The number of the party to be called is conveyed to the switch by the caller with either tones or pulses.  The early telephone was equipped with a spring-loaded rotating disk, which had numbered "finger holes."  After the caller spun the disk until blocked by a stationary "finger stop," the disk would unwind to its original position at a fixed speed.  During its return the disk would interrupt the DC flow as many times as the number dialed (except ten times for 0).  If the number dialed was 4, as the disk rewound, the DC circuit would be broken four times for about 6/100 of a second, and restored in between each break for 4/100 of a second.  Each pulse cycle took about 1/10 of a second.

Newer, non-rotary phones, capable of pulse dialing, interrupt the current similarly, using an electronic control circuit.  A very nimble finger can accomplish the same thing with the hang-up button.  More modern phones emit a concurrent pair of sine waves to communicate numbers to the central office.

On a standard dial pad, each button on the top row (1, 2, and 3) emits 697 Hz; second row, 770 Hz; third row, 852 Hz; and fourth row (*, 0, and #) 941 Hz.  Each button in the first column (1, 4, 7, and *) emits 1209 Hz; second column, 1336 Hz; and third column (3, 6, 9, and #) 1477 Hz.  These tone pairs are interpreted by the switching facility as the number pressed on the dial pad.  Although ancient switches cannot interpret tones, new (all) switches can interpret pulses.

The central office provides callers with an aural representation of the receiving party's phone in the act of ringing with a simultaneous pair of tones called "ring-back."  They are 440 Hz and 480 Hz, and bleep for two of each six seconds while the distant phone is ringing.

The famous "line-busy" signal is comprised of simultaneous 480 Hz and 620 Hz tones, bleeping one half of each second until the caller hangs up.

The "trunk-busy" (also called "reorder") signal is issued when switching or transmission facilities are unable to handle the call.  It is identical to the line-busy signal but bleeps at twice the rate.

When all goes well, the receiving party's telephone is sent a ringing signal, not audible at the earpiece, but usually inciting a loud bell, chirping sounds, or flashing lights, often invoking considerable excitement.  This is accomplished with a 20 Hz signal of about 75 volts, issued for two of each six seconds until the ringing phone is picked up or the caller interrupts the flow of DC in her phone by hanging up.

A call to a party served by a central office other than one's own requires the use of one or more interoffice trunks.  Older long distance lines used a 2600 Hz tone to indicate that a trunk is available.  When the switch began using the trunk, the caller's central office ceased its issuance of the tone.  The distant office was alerted to an incoming request for service by this change.

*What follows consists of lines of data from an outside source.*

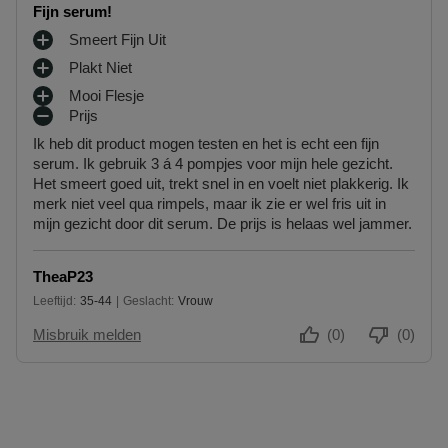
Fijn serum!
Smeert Fijn Uit
P
Plakt Niet
L
P
U
Mooi Flesje
L
P
S
Prijs
U
L
M
P
S
Ik heb dit product mogen testen en het is echt een fijn
U
I
U
P
serum. Ik gebruik 3 á 4 pompjes voor mijn hele gezicht.
S
N
N
U
Het smeert goed uit, trekt snel in en voelt niet plakkerig. Ik
P
P
T
N
merk niet veel qua rimpels, maar ik zie er wel fris uit in
U
U
E
T
mijn gezicht door dit serum. De prijs is helaas wel jammer.
N
N
N
E
T
T
N
E
E
TheaP23
N
N
Leeftijd
35-44
Geslacht
Vrouw
35 tot 44
Misbruik melden
(0)
(0)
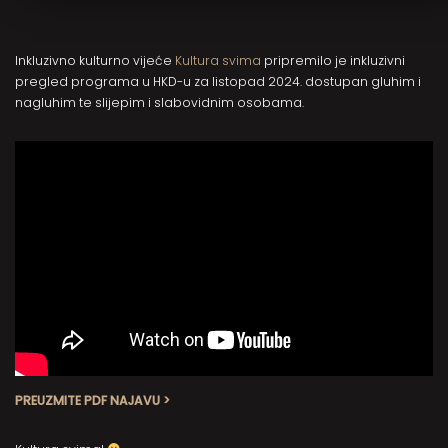
Inkluzivno kulturno vijeće
Kultura svima
pripremilo je inkluzivni
pregled programa u HKD-u za listopad 2024. dostupan gluhim i
nagluhim te slijepim i slabovidnim osobama.
PREUZMITE PDF NAJAVU >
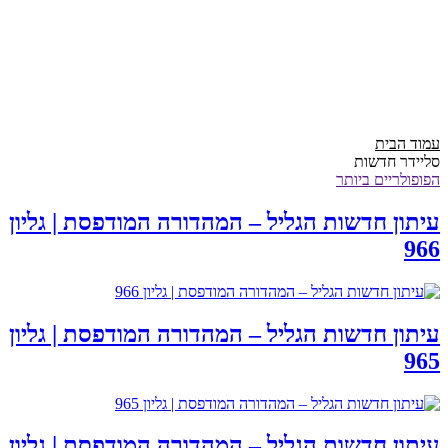
עמוד הבית
סליידר חדשות
הפופולריים ביותר
עיתון חדשות הגליל – המהדורה המודפסת | גליון
966
עיתון חדשות הגליל – המהדורה המודפסת | גליון
965
עיתון חדשות הגליל – המהדורה המודפסת | גליון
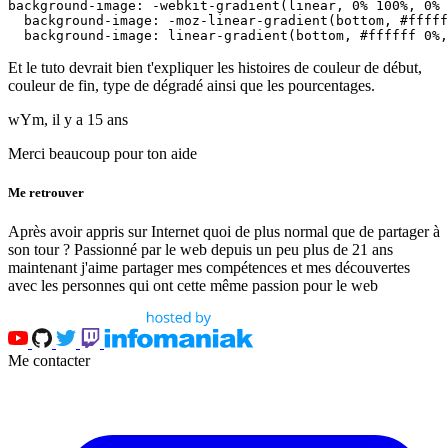
background-image: -webkit-gradient(linear, 0% 100%, 0% 
  background-image: -moz-linear-gradient(bottom, #fffff
  background-image: linear-gradient(bottom, #ffffff 0%,
Et le tuto devrait bien t'expliquer les histoires de couleur de début,
couleur de fin, type de dégradé ainsi que les pourcentages.
wYm,
il y a 15 ans
Merci beaucoup pour ton aide
Me retrouver
Après avoir appris sur Internet quoi de plus normal que de partager à
son tour ? Passionné par le web depuis un peu plus de 21 ans
maintenant j'aime partager mes compétences et mes découvertes
avec les personnes qui ont cette même passion pour le web
Me contacter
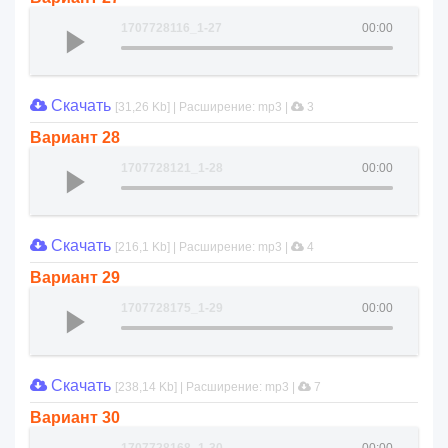
1707728116_1-27
00:00
Скачать
[31,26 Kb] | Расширение: mp3 |
3
Вариант 28
1707728121_1-28
00:00
Скачать
[216,1 Kb] | Расширение: mp3 |
4
Вариант 29
1707728175_1-29
00:00
Скачать
[238,14 Kb] | Расширение: mp3 |
7
Вариант 30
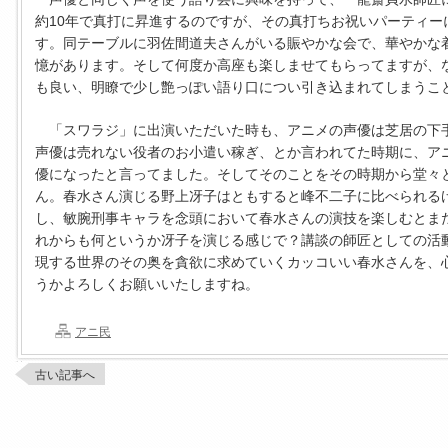
約10年で真打に昇進するのですが、その真打ちお祝いパーティー
す。同テーブルに羽佐間道夫さんがいる賑やかな会で、華やかな
憶があります。そして何度か高座も楽しませてもらってますが、
も良い、明瞭で少し艶っぽい語り口につい引き込まれてしまうこ
「スワラジ」に出演いただいた時も、アニメの声優は芝居の下
声優は売れない役者のお小遣い稼ぎ、とか言われてた時期に、ア
優になったと言ってました。そしてそのことをその時期から堂々
ん。春水さん演じる野上冴子はともすると峰不二子に比べられる
し、敏腕刑事キャラを念頭において春水さんの演技を楽しむとま
れからも何というか冴子を演じる感じで？講談の師匠としての活
現する世界のその奥を貪欲に求めていくカッコいい春水さんを、
うかよろしくお願いいたしますね。
アニ民
古い記事へ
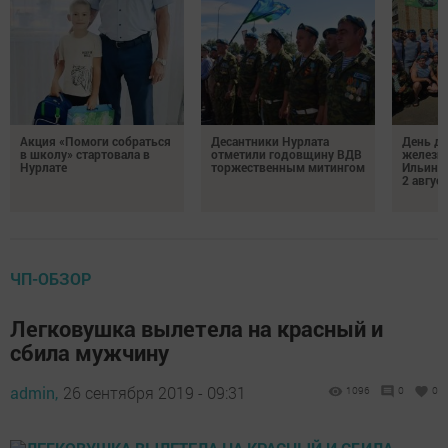
Акция «Помоги собраться
Десантники Нурлата
День де
в школу» стартовала в
отметили годовщину ВДВ
железн
Нурлате
торжественным митингом
Ильин 
2 авгус
ЧП-ОБЗОР
Легковушка вылетела на красный и
сбила мужчину
admin,
26 сентября 2019 - 09:31
1096
0
0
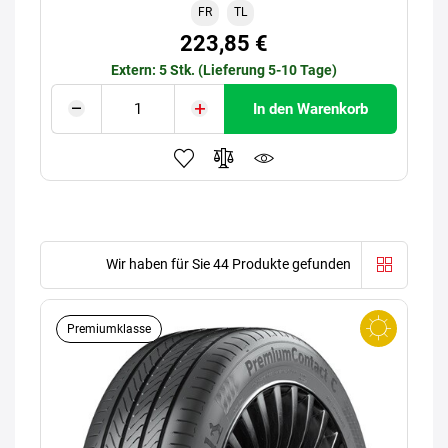
FR
TL
223,85 €
Extern: 5 Stk. (Lieferung 5-10 Tage)
In den Warenkorb
Wir haben für Sie 44 Produkte gefunden
Premiumklasse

Mote recently, interoffice signaling has been moved from the voice transmission circuit to a separate, dedicated circuit.  A single data circuit can control thousands of voice circuits, conveying telephone number, trunk availability, and other information.

"Line-busy" signals are no longer sent from the distant office.  A data signal is sent via the signal circuit, initiating the generation of the audible signal at the caller's office.  Previously, sending an audio signal from the distant office required the use of a voice circuit, which is now left free for other users' conversation.

The caller's telephone number is also conveyed through the separate circuit.  The distant office knows the caller's number, and the receiving party may also get it.  It is sent to the receiving party's equipment as a short burst of digital data, encrypted by phase-shift keying.  The receiver's equipment must decrypt the signal, and display or otherwise act on it.  Depending on the number, the call may be automatically rejected, preventing the phone from ringing, or it may be forwarded to another location.